The sharks, predominantly Caribbean reefs and a few lemons and nurses, swarm and weave in a blitz of quick teeth, fins, and steely eyes. They’re very large and very fast, darting in and out of the circle, glancing occasionally off my mask or wetsuit, inspiring precisely the sort of pupil-expanding, bowel-relaxing, tack-sharp awareness of the fragility of my own single and temporary existence that you might imagine.
It is in this moment of healthy existential arousal that I recall reading that no one has ever died during a shark-feeding dive in the waters around Nassau. At the time, I had not inferred that this probably meant at least one person has been bitten.
When the food is gone, the sharks begin to disperse. A few still make investigative, nuzzling approaches at the fish box, each gentle plea deflected by a tender downward thrust of the feeder’s palm to the snout.
We leave the water in soggy awe, with dripping fins and big grins, and make our way back to the harbour. The tanker we saw earlier is now docked, dispensing its fuel, its hull looming even larger in an early evening mirage.
There is no longer any corner of the world unaffected by the movement of human goods, fuel, and money, but the global economy can sometimes be played to the planet’s advantage. Organizations such as the World Land Trust purchase millions of acres of forest and wilderness to protect them from development. Programs like 1% for the Planet divert companies’ cash back toward environmental protection. Trophy-hunting tenures in British Columbia’s Great Bear Rainforest are bought up by wolf and bear conservationists.

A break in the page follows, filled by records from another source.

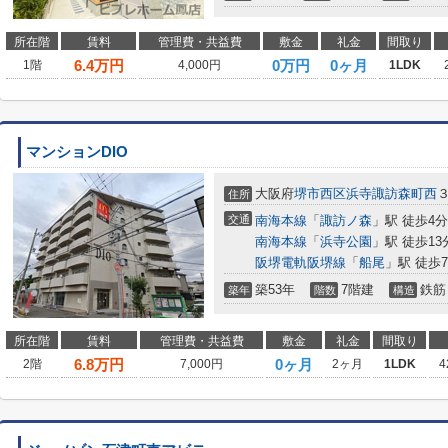
所在階
賃料
管理費・共益費
敷金
礼金
間取り
6.4
万円
0万円
0ヶ月
1階
4,000円
1LDK
マンションDIO
大阪府
堺市西区
浜寺諏訪森町西
住所
交通
南海本線
「
諏訪ノ森
」駅 徒歩4分
南海本線
「
浜寺公園
」駅 徒歩13
阪堺電軌阪堺線
「
船尾
」駅 徒歩
築53年
7階建
鉄筋
築年
階数
構造
所在階
賃料
管理費・共益費
敷金
礼金
間取り
6.8
万円
0ヶ月
2階
7,000円
2ヶ月
1LDK
4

And tiger tours in India bring revenue to local communities and a powerful motivation to preserve habitats.
An argument for the feeding of sharks as entertainment might be hard to make, but it is plainly better than slaughtering them for their appendages in an effort to impress other people at dinner. Shark tourism in the Bahamas brings in a lot of money—and a little bit of hope for the future of sharks.